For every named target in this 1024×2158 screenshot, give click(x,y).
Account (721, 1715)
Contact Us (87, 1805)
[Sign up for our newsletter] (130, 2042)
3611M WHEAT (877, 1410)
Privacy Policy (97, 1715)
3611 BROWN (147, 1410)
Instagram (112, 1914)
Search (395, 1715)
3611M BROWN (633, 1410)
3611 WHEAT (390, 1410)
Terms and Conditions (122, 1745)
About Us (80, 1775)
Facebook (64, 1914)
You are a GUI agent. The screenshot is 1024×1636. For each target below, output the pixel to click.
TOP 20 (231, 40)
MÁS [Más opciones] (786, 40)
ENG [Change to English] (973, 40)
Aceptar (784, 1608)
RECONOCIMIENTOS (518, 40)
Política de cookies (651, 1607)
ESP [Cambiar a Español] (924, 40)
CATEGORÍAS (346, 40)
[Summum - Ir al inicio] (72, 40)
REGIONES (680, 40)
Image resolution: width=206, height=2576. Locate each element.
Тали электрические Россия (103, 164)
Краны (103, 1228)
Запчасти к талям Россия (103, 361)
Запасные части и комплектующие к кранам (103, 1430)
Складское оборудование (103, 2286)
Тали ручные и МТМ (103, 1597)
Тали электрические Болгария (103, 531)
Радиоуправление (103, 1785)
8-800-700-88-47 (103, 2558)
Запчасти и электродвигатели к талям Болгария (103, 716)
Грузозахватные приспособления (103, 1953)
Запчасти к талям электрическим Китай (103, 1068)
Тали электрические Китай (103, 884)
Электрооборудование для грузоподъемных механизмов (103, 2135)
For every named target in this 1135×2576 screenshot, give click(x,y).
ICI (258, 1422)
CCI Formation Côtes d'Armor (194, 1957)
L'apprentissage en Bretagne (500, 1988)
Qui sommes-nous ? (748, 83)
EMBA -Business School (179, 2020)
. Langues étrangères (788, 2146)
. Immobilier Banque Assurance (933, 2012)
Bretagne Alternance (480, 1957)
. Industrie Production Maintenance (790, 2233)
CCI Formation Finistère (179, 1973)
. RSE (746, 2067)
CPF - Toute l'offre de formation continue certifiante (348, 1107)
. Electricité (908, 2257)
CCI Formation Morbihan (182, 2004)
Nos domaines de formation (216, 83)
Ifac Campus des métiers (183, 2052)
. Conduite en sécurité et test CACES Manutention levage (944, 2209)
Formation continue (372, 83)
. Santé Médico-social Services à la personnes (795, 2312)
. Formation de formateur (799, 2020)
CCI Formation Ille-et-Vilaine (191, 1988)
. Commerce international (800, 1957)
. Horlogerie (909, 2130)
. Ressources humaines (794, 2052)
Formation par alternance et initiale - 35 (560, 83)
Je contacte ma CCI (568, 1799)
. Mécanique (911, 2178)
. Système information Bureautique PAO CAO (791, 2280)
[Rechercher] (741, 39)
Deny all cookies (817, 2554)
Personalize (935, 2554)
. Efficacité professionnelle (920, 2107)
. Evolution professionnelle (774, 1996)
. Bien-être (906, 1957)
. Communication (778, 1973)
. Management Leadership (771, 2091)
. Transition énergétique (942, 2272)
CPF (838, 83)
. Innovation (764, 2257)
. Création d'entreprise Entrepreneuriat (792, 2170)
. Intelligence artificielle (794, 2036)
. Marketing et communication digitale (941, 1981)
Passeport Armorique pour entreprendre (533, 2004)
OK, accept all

### Description of the task
In the listing above, transcribe exactly everything from the line containing "Bretagne Alternance (480, 1957)" down to the line containing "CCI Formation Morbihan (182, 2004)", including both and nothing more.

### Written answer
Bretagne Alternance (480, 1957)
. Industrie Production Maintenance (790, 2233)
CCI Formation Finistère (179, 1973)
. RSE (746, 2067)
CPF - Toute l'offre de formation continue certifiante (348, 1107)
. Electricité (908, 2257)
CCI Formation Morbihan (182, 2004)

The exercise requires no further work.